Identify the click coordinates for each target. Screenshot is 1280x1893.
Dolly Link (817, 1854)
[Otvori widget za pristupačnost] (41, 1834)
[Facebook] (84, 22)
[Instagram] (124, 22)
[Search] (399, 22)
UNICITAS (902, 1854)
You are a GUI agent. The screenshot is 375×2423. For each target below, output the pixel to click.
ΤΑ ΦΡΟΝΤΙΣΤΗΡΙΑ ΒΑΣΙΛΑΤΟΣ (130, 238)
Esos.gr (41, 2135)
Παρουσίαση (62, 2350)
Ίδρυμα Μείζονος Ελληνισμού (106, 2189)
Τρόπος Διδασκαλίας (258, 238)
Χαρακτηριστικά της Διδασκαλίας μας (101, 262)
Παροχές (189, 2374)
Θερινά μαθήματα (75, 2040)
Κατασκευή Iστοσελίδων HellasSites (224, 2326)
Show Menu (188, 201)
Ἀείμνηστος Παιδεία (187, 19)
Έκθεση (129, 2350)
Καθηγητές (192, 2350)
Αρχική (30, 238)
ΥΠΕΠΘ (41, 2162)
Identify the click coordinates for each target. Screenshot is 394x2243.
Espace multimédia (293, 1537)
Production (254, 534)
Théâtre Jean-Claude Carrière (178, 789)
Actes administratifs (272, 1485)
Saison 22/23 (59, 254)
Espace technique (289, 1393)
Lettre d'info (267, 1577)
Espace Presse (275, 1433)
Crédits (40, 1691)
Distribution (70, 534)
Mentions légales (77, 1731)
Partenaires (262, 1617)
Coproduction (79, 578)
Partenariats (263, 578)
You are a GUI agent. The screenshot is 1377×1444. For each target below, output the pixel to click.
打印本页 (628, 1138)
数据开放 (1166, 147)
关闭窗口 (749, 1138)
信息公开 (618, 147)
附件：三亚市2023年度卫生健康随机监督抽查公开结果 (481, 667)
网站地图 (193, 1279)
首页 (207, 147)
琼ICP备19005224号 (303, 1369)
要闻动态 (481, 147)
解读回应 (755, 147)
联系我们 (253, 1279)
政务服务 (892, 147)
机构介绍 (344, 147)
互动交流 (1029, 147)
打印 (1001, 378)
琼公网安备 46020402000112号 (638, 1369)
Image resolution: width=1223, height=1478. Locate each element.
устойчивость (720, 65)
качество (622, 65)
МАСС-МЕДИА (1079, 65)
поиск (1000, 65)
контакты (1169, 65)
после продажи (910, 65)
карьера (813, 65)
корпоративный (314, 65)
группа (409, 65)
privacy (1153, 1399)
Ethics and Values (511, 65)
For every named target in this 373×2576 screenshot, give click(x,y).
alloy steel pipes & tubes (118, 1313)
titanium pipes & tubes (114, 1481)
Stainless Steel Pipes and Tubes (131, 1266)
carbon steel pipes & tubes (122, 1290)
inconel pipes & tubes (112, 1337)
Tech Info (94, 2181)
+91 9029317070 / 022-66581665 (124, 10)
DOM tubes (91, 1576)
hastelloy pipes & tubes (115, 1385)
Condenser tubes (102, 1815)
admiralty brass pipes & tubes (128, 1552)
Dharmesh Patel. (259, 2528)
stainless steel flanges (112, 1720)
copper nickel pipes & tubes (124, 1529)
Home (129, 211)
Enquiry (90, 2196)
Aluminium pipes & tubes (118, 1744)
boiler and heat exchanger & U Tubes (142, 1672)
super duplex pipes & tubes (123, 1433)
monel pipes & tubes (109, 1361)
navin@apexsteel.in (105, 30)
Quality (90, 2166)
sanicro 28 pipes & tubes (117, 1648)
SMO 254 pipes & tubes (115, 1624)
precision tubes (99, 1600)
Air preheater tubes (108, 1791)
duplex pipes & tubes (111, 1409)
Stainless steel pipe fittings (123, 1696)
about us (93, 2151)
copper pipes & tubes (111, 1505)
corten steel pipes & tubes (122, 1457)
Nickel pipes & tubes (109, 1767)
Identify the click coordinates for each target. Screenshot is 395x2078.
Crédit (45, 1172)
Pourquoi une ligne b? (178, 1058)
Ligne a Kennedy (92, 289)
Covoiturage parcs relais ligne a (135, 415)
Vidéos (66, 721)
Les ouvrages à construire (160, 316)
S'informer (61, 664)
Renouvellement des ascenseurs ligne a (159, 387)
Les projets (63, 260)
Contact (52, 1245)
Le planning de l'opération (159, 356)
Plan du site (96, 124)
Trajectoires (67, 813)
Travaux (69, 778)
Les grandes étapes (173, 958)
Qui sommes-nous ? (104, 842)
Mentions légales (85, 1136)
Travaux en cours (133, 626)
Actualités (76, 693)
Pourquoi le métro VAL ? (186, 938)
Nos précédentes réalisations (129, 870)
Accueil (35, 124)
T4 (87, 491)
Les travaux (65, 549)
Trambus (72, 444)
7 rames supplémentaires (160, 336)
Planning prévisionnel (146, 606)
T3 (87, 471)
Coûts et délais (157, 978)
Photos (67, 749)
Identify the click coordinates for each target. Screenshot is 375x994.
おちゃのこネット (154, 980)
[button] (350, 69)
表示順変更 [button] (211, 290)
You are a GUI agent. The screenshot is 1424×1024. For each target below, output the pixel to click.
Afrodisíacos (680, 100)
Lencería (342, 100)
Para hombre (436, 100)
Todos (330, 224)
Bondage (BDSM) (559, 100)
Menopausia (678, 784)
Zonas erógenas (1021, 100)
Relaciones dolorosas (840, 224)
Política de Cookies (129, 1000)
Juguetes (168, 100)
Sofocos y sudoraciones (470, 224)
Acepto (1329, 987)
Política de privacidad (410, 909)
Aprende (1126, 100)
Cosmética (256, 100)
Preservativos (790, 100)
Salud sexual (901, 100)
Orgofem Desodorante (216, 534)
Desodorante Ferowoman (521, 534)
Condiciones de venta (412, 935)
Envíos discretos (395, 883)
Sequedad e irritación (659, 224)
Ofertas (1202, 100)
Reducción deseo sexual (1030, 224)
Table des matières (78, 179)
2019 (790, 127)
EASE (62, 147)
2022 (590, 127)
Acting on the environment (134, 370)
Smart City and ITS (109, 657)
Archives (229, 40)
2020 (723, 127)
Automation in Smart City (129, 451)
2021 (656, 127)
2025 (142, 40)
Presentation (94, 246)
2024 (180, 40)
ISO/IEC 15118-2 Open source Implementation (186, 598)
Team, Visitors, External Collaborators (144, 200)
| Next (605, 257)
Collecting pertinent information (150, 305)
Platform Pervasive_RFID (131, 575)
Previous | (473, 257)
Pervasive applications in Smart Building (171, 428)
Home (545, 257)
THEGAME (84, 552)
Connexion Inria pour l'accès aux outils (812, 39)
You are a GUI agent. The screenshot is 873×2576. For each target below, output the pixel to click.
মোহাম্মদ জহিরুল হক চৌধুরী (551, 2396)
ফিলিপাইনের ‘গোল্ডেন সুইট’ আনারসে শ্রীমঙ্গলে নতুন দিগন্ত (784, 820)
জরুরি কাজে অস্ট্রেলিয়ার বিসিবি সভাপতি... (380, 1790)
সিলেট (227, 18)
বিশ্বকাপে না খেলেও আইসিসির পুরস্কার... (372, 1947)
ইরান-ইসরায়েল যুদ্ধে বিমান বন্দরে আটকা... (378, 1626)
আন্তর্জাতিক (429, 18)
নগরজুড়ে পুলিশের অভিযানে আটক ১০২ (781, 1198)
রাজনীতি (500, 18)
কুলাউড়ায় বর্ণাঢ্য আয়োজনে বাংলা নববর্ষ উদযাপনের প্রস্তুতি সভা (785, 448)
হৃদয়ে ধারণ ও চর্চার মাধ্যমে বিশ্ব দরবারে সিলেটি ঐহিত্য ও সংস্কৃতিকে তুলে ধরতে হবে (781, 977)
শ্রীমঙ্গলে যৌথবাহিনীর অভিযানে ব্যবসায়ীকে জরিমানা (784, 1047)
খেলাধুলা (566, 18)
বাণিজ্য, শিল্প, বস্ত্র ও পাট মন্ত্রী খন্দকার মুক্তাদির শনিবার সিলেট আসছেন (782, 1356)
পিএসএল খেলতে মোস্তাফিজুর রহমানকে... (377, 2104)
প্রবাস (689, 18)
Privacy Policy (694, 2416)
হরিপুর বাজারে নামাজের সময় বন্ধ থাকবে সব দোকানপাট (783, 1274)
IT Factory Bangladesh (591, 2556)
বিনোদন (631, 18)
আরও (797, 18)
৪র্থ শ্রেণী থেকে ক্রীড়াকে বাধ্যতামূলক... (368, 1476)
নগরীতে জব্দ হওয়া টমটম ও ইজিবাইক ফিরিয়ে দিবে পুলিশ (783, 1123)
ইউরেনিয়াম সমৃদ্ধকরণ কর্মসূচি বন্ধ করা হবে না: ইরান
================================
### Prompt
Take each line from the preceding material that contains "Smart" and copy it.

### Answer to the exercise
Smart City and ITS (109, 657)
Automation in Smart City (129, 451)
Pervasive applications in Smart Building (171, 428)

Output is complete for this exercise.